A scoping study into the Caula vanadium/graphite project, in Mozambique, has estimated that the two-phased development would cost some A$167.6-million to develop.
ASX-listed New Energy Minerals, which was previously trading as Mustang Resources, said on Monday that the Phase 1 project would require a capital investment of some A$10.6-million to develop a project capable of producing between 10 000 t/y and 15 000 t/y of graphite concentrate, and between 14 000 t/y and 18 000 t/y of vanadium concentrate.
The Phase 2 development would require a further capital investment of A$157.6-million, and would increase graphite production to 120 000 t/y and vanadium concentrate production to 204 200 t/y.
Based on the current resources, the project is estimated to have a total mine life of 26 years, with Phase 1 of the project to run over the first two years of the operation, after which Caula would be expanded.
The Phase 1 project is expected to generate earnings before interest, taxes, depreciation and amortisation of around A$22-milion over the period of operation.
The scoping study estimated a pre-tax net present value of A$929.3-million for the two-phased development, and an internal rate of return of 78.3%.
“The results of the scoping study by Bara International clearly show the potential financial benefits of the unique Caula vanadium/graphite project,” said New Energy Minerals MD Bernard Olivier.
“With its low one-to-one strip ratio, large high-grade Joint Ore Reserves Committee-measured resource and simple, fully integrated process flowsheet design using flotation and magnetic separation to extract graphite and vanadium concentrates, this project is truly remarkable.”

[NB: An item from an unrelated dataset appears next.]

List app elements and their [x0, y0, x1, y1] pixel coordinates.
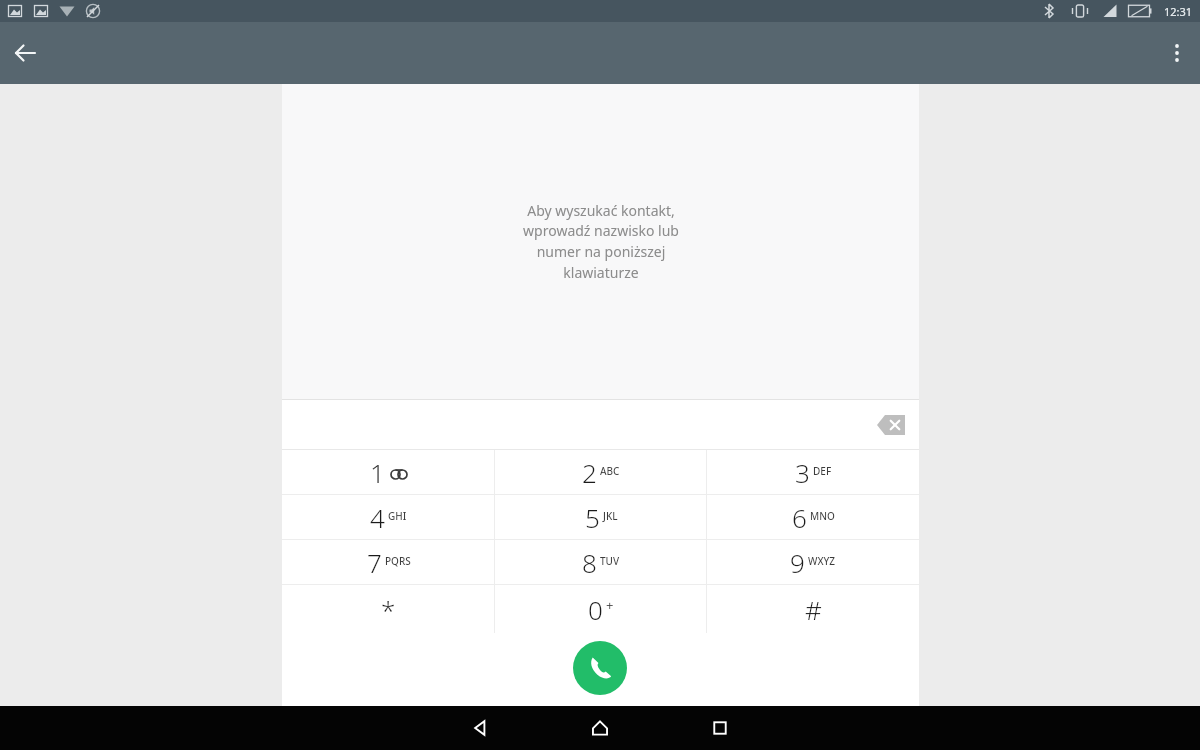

Olivier said that the company was currently in offtake and project financing discussions, with the board convinced that given the current level of financing interest for the phased development approach, the project finance for both phases could be secured.
“We remain committed to delivering further studies and results in the coming months as we build towards the low cost Phase 1 pilot plant targeted for production by the second half of 2019.”